Aberdeen’s weather is known for two things: the cold North Sea wind and the amount of light, or lack thereof, in summer and then winter respectively.
The average summer temperature is in the low 60s, but it is quite normal to experience temperatures in the high 50s. As a result, you will never need shorts and only rarely need short sleeved shirts or sandals.
Fall, or autumn as its exclusively called here, is quite lovely with beautiful, brilliant folliage. October tends to be a very wet month, so be prepared for lots of rain. Temperatures will average in the 50s, lower end as the season progresses.
Winter is not nearly as cold as you might expect with a longitude further north than Moscow, Russia. Snow is rare and usually occurs very late winter and into early spring. The winds are quite intense in the winter, often making it seem colder than it is. Temperatures rarely dip below freezing, usually hovering in the 40s.
Spring is generally cool although the burgeoning vegetation is stunning to behold and an excellent reminder that spring is indeed present. Again, you can expect a good deal of rain this time of year and even some early snowfall.

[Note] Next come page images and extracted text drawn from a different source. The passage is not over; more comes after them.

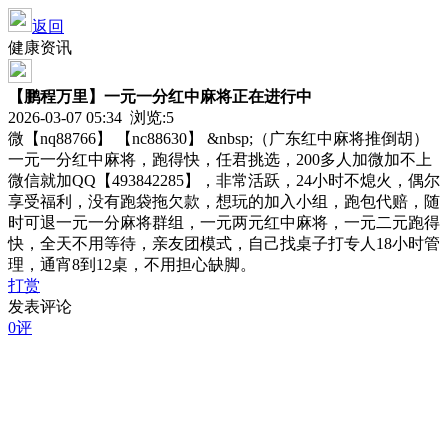
返回
健康资讯
【鹏程万里】一元一分红中麻将正在进行中
2026-03-07 05:34 浏览:
5
微【nq88766】 【nc88630】 &nbsp;（广东红中麻将推倒胡）
一元一分红中麻将，跑得快，任君挑选，200多人加微加不上
微信就加QQ【493842285】，非常活跃，24小时不熄火，偶尔
享受福利，没有跑袋拖欠款，想玩的加入小组，跑包代赔，随
时可退一元一分麻将群组，一元两元红中麻将，一元二元跑得
快，全天不用等待，亲友团模式，自己找桌子打专人18小时管
理，通宵8到12桌，不用担心缺脚。
打赏
发表评论
0评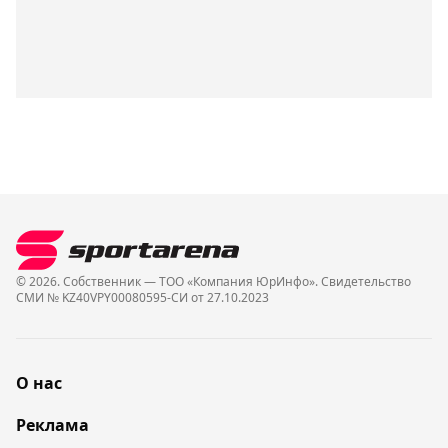
© 2026. Собственник — ТОО «Компания ЮрИнфо». Cвидетельство
СМИ № KZ40VPY00080595-СИ от 27.10.2023
О нас
Реклама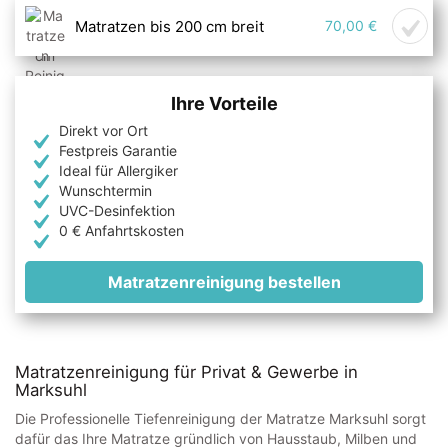
Matratzen bis 200 cm breit
70,00 €
Ihre Vorteile
Direkt vor Ort
Festpreis Garantie
Ideal für Allergiker
Wunschtermin
UVC-Desinfektion
0 € Anfahrtskosten
Matratzenreinigung bestellen
Matratzenreinigung für Privat & Gewerbe in
Marksuhl
Die Professionelle Tiefenreinigung der Matratze Marksuhl sorgt
dafür das Ihre Matratze gründlich von Hausstaub, Milben und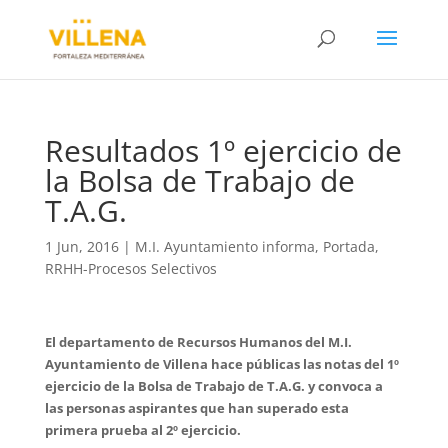
Resultados 1º ejercicio de
la Bolsa de Trabajo de
T.A.G.
1 Jun, 2016
|
M.I. Ayuntamiento informa
,
Portada
,
RRHH-Procesos Selectivos
El departamento de Recursos Humanos del M.I.
Ayuntamiento de Villena hace públicas las notas del 1º
ejercicio de la Bolsa de Trabajo de T.A.G. y convoca a
las personas aspirantes que han superado esta
primera prueba al 2º ejercicio.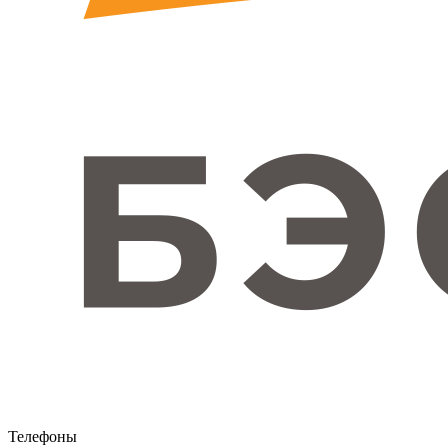
Телефоны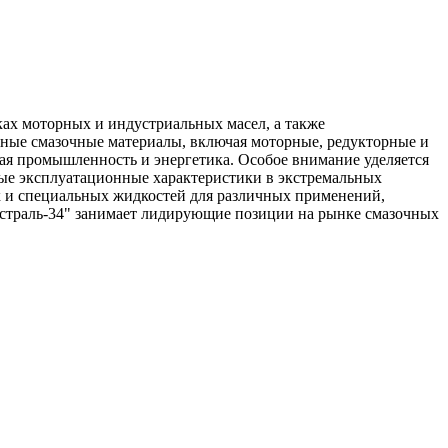
х моторных и индустриальных масел, а также
ьные смазочные материалы, включая моторные, редукторные и
ная промышленность и энергетика. Особое внимание уделяется
чные эксплуатационные характеристики в экстремальных
к и специальных жидкостей для различных применений,
истраль-34" занимает лидирующие позиции на рынке смазочных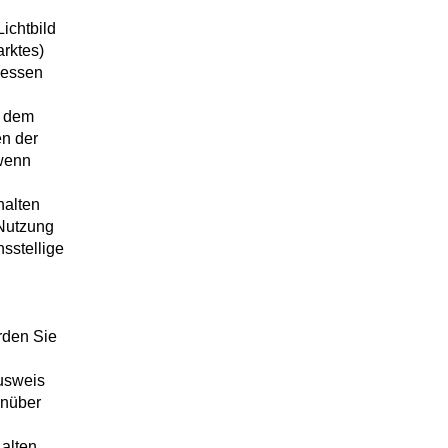
Lichtbild
arktes)
dessen
f dem
en der
wenn
halten
 Nutzung
sstellige
rden Sie
usweis
enüber
alten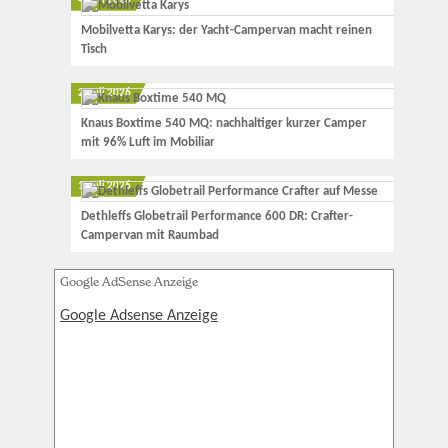
4. Juli 2026
Mobilvetta Karys: der Yacht-Campervan macht reinen
Tisch
2. Juli 2026
Knaus Boxtime 540 MQ: nachhaltiger kurzer Camper
mit 96% Luft im Mobiliar
1. Juli 2026
Dethleffs Globetrail Performance 600 DR: Crafter-
Campervan mit Raumbad
Google AdSense Anzeige
Google Adsense Anzeige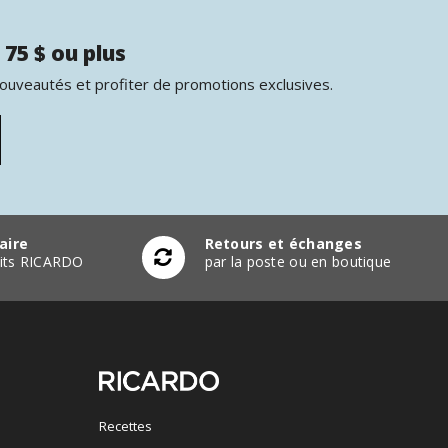
 75 $ ou plus
nouveautés et profiter de promotions exclusives.
aire
Retours et échanges
duits RICARDO
par la poste ou en boutique
Recettes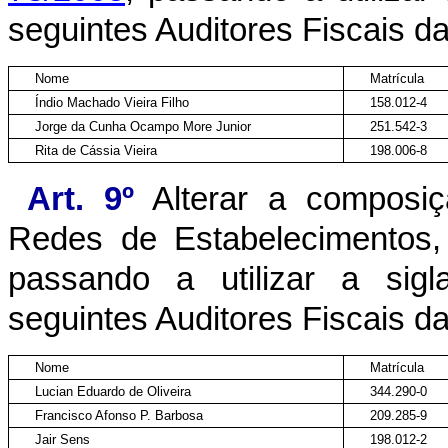
seguintes Auditores Fiscais d
Nome
Matrícula
Índio Machado Vieira Filho
158.012-4
Jorge da Cunha Ocampo More Junior
251.542-3
Rita de Cássia Vieira
198.006-8
Art. 9º
Alterar a composiçã
Redes de Estabelecimentos,
passando a utilizar a si
seguintes Auditores Fiscais d
Nome
Matrícula
Lucian Eduardo de Oliveira
344.290-0
Francisco Afonso P. Barbosa
209.285-9
Jair Sens
198.012-2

The amount of light change year round is like nothing else you will ever experience. Summer days begin just after 4am, necessitating most to purchase blackout blinds in order to get a full night’s sleep, and ending with sunsets around 10:30pm. As much light as summer holds, winter is exactly the opposite. On the shortest day of the year, the sun finally rises after 9am and sets around 3:30pm for only 5+ hours of daylight. Many people find the dark winters a difficult time due to the lack of sunlight, especially if they are accustomed to very sunny climates. There is an actual condition, Seasonal Affective Disorder or SAD, which can occur when a person is not exposed to enough light. It is much more common in the Nordic and northern Celtic regions, where as much as 20% of the population may be affected during the winter. The situation can be exacerbated by consistent cloud cover as well. Be aware of your own typical reactions to weather and light and keep this in mind as you adjust to life this far north.